Saved entries
============================================================

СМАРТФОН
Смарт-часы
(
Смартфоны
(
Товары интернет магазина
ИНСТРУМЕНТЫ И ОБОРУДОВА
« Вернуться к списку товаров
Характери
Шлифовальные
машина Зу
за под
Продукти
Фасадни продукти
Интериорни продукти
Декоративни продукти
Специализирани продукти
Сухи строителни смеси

============================================================

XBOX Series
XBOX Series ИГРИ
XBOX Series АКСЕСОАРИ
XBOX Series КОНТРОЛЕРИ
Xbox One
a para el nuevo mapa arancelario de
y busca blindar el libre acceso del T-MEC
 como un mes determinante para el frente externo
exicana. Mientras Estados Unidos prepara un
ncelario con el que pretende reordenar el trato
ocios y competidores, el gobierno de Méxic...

============================================================

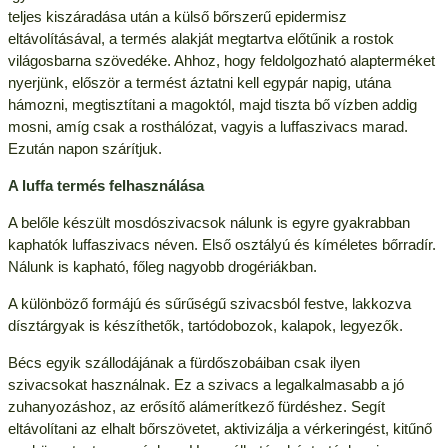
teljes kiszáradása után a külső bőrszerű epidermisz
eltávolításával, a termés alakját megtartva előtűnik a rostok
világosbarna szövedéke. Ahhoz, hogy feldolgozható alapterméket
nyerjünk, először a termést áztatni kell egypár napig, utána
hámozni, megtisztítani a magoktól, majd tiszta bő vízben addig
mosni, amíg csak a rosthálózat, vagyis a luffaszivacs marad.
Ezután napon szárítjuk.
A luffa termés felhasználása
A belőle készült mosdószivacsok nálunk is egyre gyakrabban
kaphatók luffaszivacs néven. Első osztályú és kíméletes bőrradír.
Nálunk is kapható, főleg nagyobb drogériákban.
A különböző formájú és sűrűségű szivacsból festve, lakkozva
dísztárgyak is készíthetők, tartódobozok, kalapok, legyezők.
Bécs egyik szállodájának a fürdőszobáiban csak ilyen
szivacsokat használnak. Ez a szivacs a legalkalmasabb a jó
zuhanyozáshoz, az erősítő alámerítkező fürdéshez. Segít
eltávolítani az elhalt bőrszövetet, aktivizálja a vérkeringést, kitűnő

============================================================

## ABOUT THIS EXERCISE
Go through the entries. Report every line that contains the word "luffaszivacs".

## REPLY TO THE EXERCISE
mosni, amíg csak a rosthálózat, vagyis a luffaszivacs marad.
kaphatók luffaszivacs néven. Első osztályú és kíméletes bőrradír.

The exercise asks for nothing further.